Files
Auditor/theauditor/security.py

150 lines
4.8 KiB
Python

"""Security utilities for input sanitization and validation."""
import shlex
import urllib.parse
from pathlib import Path
from typing import Optional
class SecurityError(Exception):
"""Raised when a security violation is detected."""
pass
def sanitize_path(path_str: str, project_root: Optional[str] = None) -> Path:
"""
Sanitize a file path to prevent path traversal attacks.
Args:
path_str: The path string to sanitize
project_root: The root directory to restrict paths within (default: current directory)
Returns:
A resolved Path object that is safe to use
Raises:
SecurityError: If the path attempts to escape the project root
"""
if project_root is None:
project_root = "."
# Resolve both paths to absolute
root = Path(project_root).resolve()
# Handle relative paths - make them relative to project root
if not Path(path_str).is_absolute():
target = (root / path_str).resolve()
else:
target = Path(path_str).resolve()
# Check if the resolved path is within the project root
try:
# This will raise ValueError if target is not relative to root
target.relative_to(root)
except ValueError:
# Path is outside project root - this is a security violation
raise SecurityError(f"Path traversal attempt detected: {path_str} resolves outside project root")
return target
def sanitize_shell_arg(arg: str) -> str:
"""
Sanitize a string for safe use as a shell argument.

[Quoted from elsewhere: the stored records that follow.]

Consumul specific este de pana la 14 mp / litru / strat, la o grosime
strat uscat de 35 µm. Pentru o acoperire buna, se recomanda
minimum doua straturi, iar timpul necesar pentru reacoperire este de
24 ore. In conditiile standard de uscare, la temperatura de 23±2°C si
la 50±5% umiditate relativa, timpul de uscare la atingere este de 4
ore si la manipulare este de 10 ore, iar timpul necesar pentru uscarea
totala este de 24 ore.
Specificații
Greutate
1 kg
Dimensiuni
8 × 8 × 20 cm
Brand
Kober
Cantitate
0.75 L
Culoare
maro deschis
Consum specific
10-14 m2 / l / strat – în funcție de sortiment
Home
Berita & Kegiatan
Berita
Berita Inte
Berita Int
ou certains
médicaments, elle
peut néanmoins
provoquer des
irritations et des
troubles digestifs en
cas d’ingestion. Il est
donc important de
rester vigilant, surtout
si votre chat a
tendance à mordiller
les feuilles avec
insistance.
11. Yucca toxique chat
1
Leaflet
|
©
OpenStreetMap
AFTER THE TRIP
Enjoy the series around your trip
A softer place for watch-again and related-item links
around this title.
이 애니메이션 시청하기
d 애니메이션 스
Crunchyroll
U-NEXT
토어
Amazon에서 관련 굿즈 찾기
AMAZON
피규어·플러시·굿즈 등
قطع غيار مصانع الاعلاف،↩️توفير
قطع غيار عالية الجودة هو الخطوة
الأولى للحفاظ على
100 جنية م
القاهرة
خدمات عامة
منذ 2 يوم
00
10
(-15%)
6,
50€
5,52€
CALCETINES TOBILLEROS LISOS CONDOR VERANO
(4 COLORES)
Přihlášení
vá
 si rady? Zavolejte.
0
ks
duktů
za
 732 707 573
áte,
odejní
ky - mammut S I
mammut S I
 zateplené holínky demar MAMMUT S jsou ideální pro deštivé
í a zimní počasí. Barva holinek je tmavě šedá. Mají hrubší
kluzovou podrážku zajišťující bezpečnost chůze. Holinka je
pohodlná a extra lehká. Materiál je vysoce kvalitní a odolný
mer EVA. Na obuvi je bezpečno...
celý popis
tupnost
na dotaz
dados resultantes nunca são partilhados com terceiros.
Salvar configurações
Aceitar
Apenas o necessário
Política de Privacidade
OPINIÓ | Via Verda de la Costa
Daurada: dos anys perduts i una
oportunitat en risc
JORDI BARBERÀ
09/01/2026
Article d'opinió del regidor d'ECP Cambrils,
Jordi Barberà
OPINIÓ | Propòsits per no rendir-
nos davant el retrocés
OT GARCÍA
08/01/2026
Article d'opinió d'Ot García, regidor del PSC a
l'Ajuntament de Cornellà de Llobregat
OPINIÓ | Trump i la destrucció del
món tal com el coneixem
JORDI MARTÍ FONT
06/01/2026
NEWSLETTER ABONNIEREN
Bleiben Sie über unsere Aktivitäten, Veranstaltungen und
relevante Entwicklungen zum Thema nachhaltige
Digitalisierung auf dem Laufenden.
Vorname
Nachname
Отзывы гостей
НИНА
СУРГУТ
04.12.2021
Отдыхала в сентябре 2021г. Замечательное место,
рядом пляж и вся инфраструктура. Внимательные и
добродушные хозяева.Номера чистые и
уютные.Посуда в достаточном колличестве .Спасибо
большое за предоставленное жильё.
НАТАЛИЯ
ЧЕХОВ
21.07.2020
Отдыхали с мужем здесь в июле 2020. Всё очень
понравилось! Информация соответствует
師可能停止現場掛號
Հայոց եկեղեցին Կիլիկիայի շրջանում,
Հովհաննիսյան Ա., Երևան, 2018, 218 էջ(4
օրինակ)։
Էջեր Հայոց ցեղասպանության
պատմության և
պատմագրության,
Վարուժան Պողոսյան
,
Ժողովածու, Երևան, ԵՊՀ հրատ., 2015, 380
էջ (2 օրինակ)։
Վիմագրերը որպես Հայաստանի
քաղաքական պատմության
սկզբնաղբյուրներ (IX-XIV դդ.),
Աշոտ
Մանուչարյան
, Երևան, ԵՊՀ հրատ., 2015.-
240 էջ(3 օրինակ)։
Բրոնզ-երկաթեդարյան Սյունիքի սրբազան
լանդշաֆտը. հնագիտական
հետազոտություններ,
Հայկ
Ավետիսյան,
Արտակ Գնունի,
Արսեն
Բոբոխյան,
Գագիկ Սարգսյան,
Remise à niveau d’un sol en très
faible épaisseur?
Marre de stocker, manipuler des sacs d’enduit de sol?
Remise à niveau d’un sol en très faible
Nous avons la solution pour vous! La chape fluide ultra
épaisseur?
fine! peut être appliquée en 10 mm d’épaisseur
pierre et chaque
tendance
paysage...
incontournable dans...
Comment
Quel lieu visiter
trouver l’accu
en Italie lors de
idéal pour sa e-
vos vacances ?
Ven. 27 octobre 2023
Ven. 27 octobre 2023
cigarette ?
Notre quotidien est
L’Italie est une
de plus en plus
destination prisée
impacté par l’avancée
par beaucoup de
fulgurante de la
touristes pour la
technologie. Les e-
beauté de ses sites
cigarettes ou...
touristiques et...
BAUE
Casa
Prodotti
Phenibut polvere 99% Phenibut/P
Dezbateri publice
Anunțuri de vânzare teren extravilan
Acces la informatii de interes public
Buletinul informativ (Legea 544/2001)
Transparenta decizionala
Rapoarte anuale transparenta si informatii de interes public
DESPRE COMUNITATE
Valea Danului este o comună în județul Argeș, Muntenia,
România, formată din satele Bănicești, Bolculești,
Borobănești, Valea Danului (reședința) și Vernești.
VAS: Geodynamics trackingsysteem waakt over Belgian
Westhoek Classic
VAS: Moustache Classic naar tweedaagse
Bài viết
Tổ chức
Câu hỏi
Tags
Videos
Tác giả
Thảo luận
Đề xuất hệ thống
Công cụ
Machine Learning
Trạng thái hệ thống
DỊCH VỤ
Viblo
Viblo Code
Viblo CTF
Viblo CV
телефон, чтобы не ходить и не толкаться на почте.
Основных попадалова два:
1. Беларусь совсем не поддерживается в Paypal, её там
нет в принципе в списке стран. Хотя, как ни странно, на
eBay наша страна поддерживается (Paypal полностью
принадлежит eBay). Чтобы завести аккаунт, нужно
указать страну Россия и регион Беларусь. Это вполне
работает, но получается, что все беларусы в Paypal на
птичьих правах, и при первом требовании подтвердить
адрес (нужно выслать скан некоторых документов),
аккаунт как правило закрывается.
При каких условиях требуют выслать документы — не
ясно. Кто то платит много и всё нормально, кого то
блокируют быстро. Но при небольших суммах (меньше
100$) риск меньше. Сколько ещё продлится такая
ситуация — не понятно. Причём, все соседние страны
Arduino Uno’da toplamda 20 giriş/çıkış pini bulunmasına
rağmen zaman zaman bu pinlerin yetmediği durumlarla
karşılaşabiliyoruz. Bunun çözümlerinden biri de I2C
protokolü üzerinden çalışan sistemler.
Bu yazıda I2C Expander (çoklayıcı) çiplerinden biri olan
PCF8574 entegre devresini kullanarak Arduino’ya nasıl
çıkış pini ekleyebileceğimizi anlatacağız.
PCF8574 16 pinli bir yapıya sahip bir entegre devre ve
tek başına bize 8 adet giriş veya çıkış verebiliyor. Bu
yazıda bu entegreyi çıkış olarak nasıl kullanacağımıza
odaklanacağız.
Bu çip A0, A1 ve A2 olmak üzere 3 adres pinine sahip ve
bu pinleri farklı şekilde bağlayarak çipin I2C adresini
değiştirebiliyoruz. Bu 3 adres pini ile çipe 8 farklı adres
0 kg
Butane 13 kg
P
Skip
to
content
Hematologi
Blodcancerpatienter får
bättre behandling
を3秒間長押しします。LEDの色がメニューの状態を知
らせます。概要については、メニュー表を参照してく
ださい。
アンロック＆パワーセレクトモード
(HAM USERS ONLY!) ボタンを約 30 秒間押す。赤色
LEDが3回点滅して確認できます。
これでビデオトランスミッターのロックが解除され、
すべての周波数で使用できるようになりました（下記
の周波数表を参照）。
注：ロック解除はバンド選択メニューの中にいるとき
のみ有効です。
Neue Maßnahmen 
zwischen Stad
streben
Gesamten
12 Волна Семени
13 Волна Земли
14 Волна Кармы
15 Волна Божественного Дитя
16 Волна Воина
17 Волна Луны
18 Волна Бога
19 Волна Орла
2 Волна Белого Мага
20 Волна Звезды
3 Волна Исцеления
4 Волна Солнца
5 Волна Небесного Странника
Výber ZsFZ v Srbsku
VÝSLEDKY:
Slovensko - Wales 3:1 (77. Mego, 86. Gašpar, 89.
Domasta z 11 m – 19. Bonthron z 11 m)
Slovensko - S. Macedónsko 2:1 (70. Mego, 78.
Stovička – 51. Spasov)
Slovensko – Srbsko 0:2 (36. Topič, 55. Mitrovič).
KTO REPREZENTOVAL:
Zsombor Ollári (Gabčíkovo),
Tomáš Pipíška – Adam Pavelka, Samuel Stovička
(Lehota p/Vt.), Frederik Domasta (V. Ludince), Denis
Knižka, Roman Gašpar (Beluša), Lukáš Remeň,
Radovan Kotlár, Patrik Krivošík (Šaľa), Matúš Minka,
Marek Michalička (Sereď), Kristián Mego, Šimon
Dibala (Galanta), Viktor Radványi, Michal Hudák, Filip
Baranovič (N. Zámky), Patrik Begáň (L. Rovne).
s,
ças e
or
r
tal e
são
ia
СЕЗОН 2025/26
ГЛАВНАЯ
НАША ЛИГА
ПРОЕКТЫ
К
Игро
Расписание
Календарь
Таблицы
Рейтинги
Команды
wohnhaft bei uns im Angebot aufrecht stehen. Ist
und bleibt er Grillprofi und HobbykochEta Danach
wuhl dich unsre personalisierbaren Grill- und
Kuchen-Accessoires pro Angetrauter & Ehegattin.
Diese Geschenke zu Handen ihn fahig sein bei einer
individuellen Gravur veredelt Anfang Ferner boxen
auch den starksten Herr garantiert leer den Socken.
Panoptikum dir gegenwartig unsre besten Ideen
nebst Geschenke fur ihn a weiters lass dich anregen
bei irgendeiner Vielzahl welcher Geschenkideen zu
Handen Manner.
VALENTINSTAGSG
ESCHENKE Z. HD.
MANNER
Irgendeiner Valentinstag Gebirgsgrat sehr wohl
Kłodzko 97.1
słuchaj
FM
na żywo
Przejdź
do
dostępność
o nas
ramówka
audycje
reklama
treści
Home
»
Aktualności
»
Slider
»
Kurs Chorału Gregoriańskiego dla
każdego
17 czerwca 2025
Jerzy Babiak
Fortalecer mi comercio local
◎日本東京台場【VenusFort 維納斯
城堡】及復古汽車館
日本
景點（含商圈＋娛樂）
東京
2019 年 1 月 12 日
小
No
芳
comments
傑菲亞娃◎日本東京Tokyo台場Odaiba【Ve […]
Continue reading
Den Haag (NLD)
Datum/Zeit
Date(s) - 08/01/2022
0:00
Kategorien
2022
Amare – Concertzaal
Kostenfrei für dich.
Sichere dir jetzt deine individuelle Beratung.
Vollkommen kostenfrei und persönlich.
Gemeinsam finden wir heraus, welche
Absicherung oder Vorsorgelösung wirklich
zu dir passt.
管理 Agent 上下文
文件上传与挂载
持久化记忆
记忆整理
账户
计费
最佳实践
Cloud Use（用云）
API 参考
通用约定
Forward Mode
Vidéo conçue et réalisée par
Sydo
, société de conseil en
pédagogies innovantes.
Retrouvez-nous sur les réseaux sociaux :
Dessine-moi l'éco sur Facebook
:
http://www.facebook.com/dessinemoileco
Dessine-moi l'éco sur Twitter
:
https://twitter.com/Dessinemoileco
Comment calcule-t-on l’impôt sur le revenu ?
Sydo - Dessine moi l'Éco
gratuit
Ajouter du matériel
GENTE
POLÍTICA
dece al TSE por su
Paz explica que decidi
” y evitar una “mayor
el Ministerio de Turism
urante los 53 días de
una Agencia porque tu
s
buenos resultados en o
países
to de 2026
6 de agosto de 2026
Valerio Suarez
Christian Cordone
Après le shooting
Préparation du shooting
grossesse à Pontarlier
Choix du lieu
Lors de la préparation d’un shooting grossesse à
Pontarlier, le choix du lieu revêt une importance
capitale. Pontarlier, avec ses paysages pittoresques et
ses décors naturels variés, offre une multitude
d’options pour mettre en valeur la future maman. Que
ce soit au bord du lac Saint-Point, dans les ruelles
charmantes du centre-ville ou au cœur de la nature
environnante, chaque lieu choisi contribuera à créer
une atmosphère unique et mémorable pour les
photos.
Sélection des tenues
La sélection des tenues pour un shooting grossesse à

Uses shlex.quote to properly escape special characters and prevent command injection.
Args:
arg: The argument string to sanitize
Returns:
A properly quoted/escaped string safe for shell use
"""
# shlex.quote properly escapes shell metacharacters
return shlex.quote(arg)
def sanitize_url_component(component: str) -> str:
"""
Sanitize a string for safe use in URL construction.
Properly encodes special characters to prevent URL injection.
Args:
component: The URL component to sanitize (e.g., package name)
Returns:
A properly URL-encoded string
"""
# URL-encode the component to handle special characters safely
# safe='' means encode everything except alphanumerics
return urllib.parse.quote(component, safe='')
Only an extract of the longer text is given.